I was a VA physician (Geriatrics) for 11 years. I hope I wasn't one of those that you felt was rude. I worked with a lot of other physicians and nurses *****ally cared about the veterans they served. Yes, we felt that we "served" you, the veterans who "served" for us. It was our small way of trying to thank you for the sacrifices you made serving in the service so we can enjoy the life we do.

I have been out of VA service since 2015, so the rules may have changed in the VA. (Don't they always!) Does the VA still allow you to go out to the private sector to get medical care if you can't get timely care at a reasonable distance? The VA I worked at was able to do that for other illnesses, but I'm not sure about WLS.

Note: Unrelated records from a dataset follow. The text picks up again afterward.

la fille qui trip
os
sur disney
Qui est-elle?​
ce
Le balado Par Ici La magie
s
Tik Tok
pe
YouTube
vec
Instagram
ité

Just something to think about . . .

---Joyce

Height: 5'2" Starting Weight: 260

Surgery Weight: 232 Goal Weight: 140

Current Weight: 179

"Fall down seven times and get up eight."


Pure_Prairie
on 1/7/19 2:14 pm
VSG on 01/10/19

Thank you Ms. Joyce,

They do in fact make outside referrals, however you have to get your physician to approve that referral. So even though I am service connected for an orthopedic injury my doctor refuses to make the referral to ortho.

It was basically the same with WLS I don't know if Private Citizen has had any luck (didn't sound like it) but based on her distance alone she should be eligible for the Choice program (I believe that's what they call it).

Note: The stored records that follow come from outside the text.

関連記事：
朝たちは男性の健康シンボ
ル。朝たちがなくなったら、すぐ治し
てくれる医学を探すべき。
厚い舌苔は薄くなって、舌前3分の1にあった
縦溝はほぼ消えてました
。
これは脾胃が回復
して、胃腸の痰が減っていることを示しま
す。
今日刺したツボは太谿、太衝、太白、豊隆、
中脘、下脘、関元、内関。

Hopefully she can use this advice to get a second opinion and get the help she needs!

White Dove
on 1/6/19 2:50 am - Warren, OH

A female needs about 10 calories a day to maintain one pound. So you might need 500 a day to maintain 50 pounds or 2000 a day to maintain 200 pounds.

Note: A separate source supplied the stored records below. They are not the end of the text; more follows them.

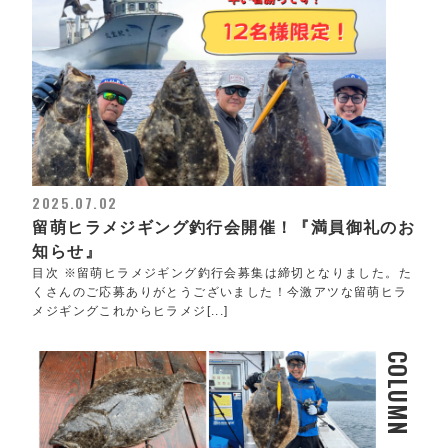
2025.07.02
留萌ヒラメジギング釣行会開催！『満員御礼のお
知らせ』
目次 ※留萌ヒラメジギング釣行会募集は締切となりました。た
くさんのご応募ありがとうございました！今激アツな留萌ヒラ
メジギングこれからヒラメジ[...]
COLUMN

A man or a woman with higher metabolism might burn 12 calories per pound and stay at 166 on 2000 calories a day.

Age and exercise make a difference.

Real life begins where your comfort zone ends

Haley_Martinez
on 1/6/19 3:51 pm
RNY on 05/03/18

This is what I heard as well. So right now I would theoretically need about 1,400 calories a day to maintain, which is my experience in practice too.

27 years old - 5'5" tall - HW: 260 - SW: 255 - LW: 132.0 - Regain: 165.0

Pre Op - 5.0, M1 - 25.6, M2 - 15.6, M3 - 14.0, M4 - 13.4, M5 - 10.8, M6 - 13.8, M7 - 9.8, M8 - 7.8, M9 - 2.8, M10-2.4, M11-0, M12-7

Lower Body Lift with Dr. Carmina Cardenas - 5/3/19

Sparklekitty, Science-Loving Derby Hag
on 1/7/19 10:18 am
RNY on 08/05/19

According to medical research, laproscopic and open surgery are both risky, just in different ways.

"Compared with open GBP, laparoscopic GBP was associated with a decrease in the frequency of iatrogenic splenectomy, wound infection, incisional hernia, and mortality; however, there was an increase in the frequency of early and late bowel obstruction, gastrointestinal tract hemorrhage, and stomal stenosis. There were no significant differences in the frequency of anastomotic leak, pulmonary embolism, or pneumonia."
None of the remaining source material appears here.